Where he came from: Southern City Colleges, Zamboanga

Where he is now: Far Eastern University

RR tried out for FEU, San Beda and Letran after high school. Letran and FEU both offered him a spot, but he eventually chose the latter.

He spent a year as a Team B member to play for the RP Youth. When he returned to the UAAP this year, the vastly improved point guard emerged as the season's Most Valuable Player.

RR was flooded with offers, but he decided to remain at FEU. "Lahat ng school gusto ako i-recruit pero nasimulan ko na sa FEU eh, kaya loyal ako. Nakakahiya rin kay Jens at Mark (his fellow Zamboangueños at FEU). Parang pinabayaan ko sila," RR says.

Even San Beda, who dismissed him when he was a freshman came with an offer. "Sabi ko: 'Wala na. Dati di niyo ko pinapansin eh,'" he kids.

Now that he's playing in the seniors, RR says it's nostalgic to go up against his former teammates. "Masaya, kamustahan. Pero pagdating sa game, laro lang," he says.

Frank Golla

Where he came from: Ateneo High School

Where he is now: Ateneo de Manila University

Frank didn't expect to play in the RP Youth, moreso to be its captain. Coach Sandy, who was also coaching at Ateneo, just asked for Frank's name and birthday, and everything else followed.

Though he had a confirmed spot at Ateneo, Frank has never regretted postponing his UAAP game time to play for the RP team. "I realized that this is a once in a lifetime experience. I can say that I served country in some way," he says.

The RP Youth boys had training twice daily, and some players who lived far away just moved to a dorm inside ULTRA. "We even had practice early morning on weekends. Para daw di kami lumabas ng Friday night," he quips.

Frank is the only one in the Youth team who went to Ateneo so he never hears the end of it from those who went to La Salle. During their rookie year, they would all joke around because they didn't get enough playing time. They would even give each other high-fives.

"Pero this year, di na ko pinapansin ni Jovet Mendoza [who went to La Salle] pag may matchup kami. Super focused na siya sa game," Frank says. "But off the court naman, we're still friends."

Jolas Terso

Where he came from: National University - High School

Where he is now: National University

Jolas is an NU homegrown talent, played for the Bulldogs juniors team. One of the coaching staff of the RP Youth contacted his high school coach to invite Jolas for the tryouts. It didn't take Jolas a split-second to say yes.

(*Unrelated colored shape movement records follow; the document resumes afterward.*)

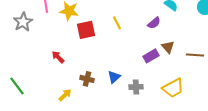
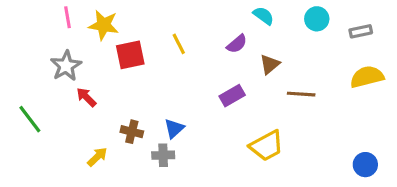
gray star: (23, 22) -> (66, 66), moved
brown triangle: (168, 47) -> (270, 64), moved, turned 32
green line: (17, 86) -> (30, 119), moved
gray cross: (136, 87) -> (163, 155), moved

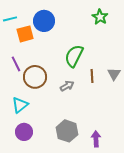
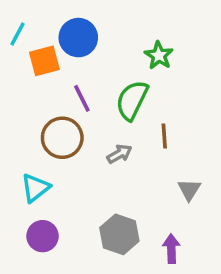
green star: (100, 17) -> (159, 55), moved
cyan line: (10, 19) -> (17, 34), turned -48
purple line: (16, 64) -> (82, 98), moved
gray triangle: (114, 74) -> (189, 190), moved

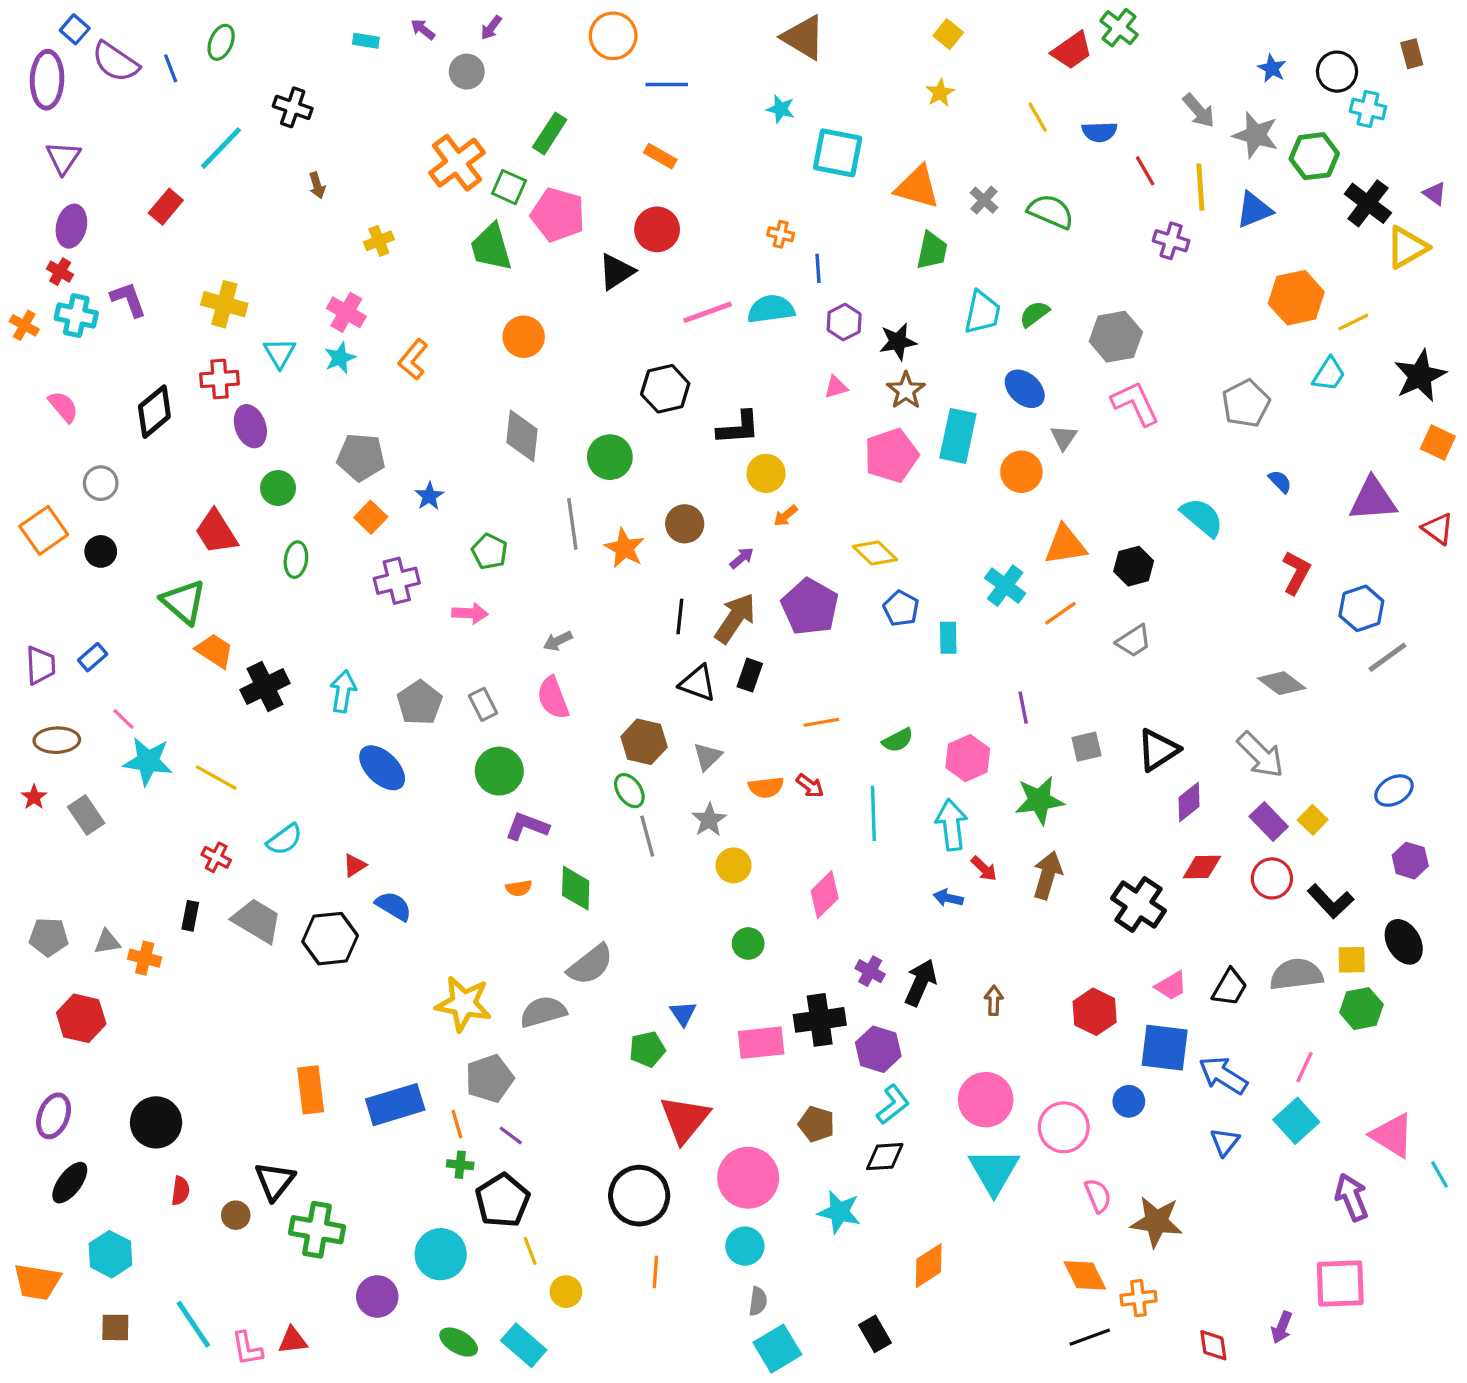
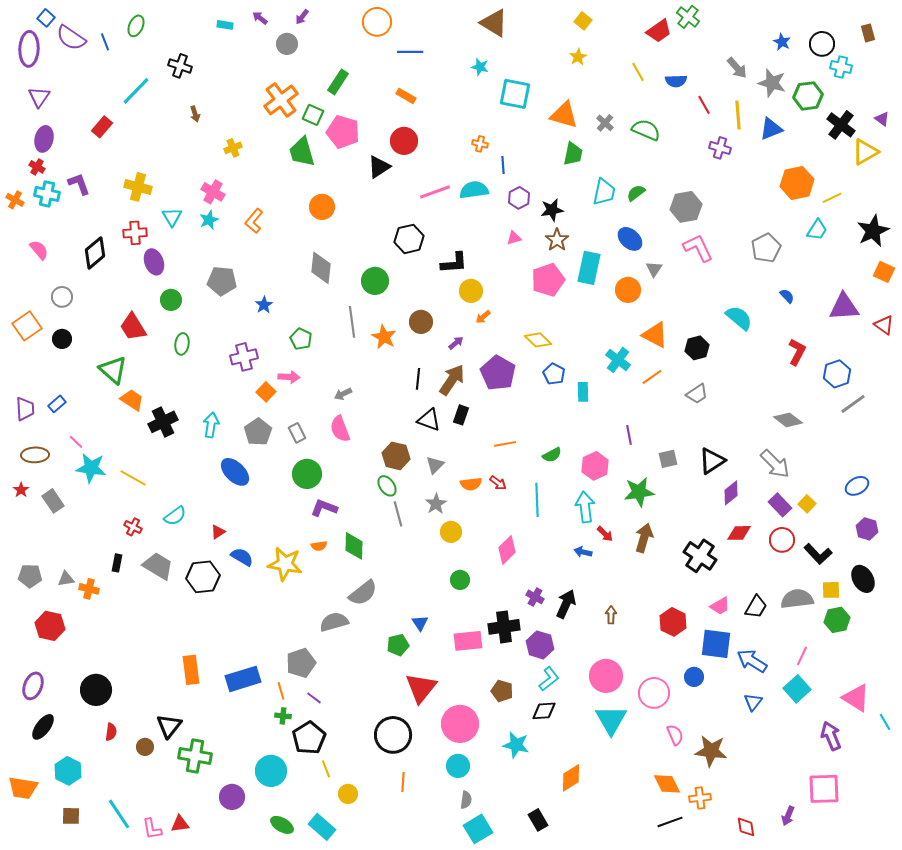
orange square: (371, 517) -> (266, 392), moved
orange triangle: (1065, 545) -> (655, 335), turned 36
yellow star: (463, 1004) -> (285, 564), moved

"Malaki natulong ng RP Youth sa'kin kasi tumaas confidence ko at nadagdagan yung experience ko," he says.

In the year that he was part of the National Team, some of his coaches tried to recruit him for their respective schools. "Nagsasabi sila na lumipat na lang daw ako ng DLSU pero ewan ko kung seryoso sila dun," he says.

"Nagdadalawang-isip ako pero nung natapos yung RP Youth pinili ko na lang mag-stay sa NU. Nahiya ako sa NU kasi dito na din ako natuto. And gusto ko silang makalaban," he adds.

Jolas is especially happy to be at NU, with their revamped basketball program and facilities. "I'm still excited on games with my former teammates. Kasi kahit sa court lang magkakasama ulit kami, pero as opponents nga lang."

Joel Tolentino

Where he came from: University of the Philippines Integrated School/Reedley International School

Where he is now: De La Salle University

Joel was playing for UPIS when he tried out for the RP Youth. He transferred to Reedley after making it to the National team and quit the juniors league.

"The best thing about being in the RP Youth is that you're playing for your country," he says. "But the worst thing is that when we lose, it's like the whole country's losing as well."

After his Youth Team stint, he was wooed by various colleges. As an Ateneo Grade School grad, coach Norman Black tried recruiting Joel post-RP Youth. However, he decided to don the green-and-white instead. "I went to Ateneo na before so I wanted to try a different school naman," he says.

He says it's fun to play against his former RP Youth members, but it's inevitable to have some kind of competition. He and Jolas are both point guards so they do get matched up. Frank is playing for his alma-mater-turned-archrival.

The bond formed during their RP Youth days will never be dissolved though.

Paraphrasing the Adidas motto, "Teams change but the brotherhood remains."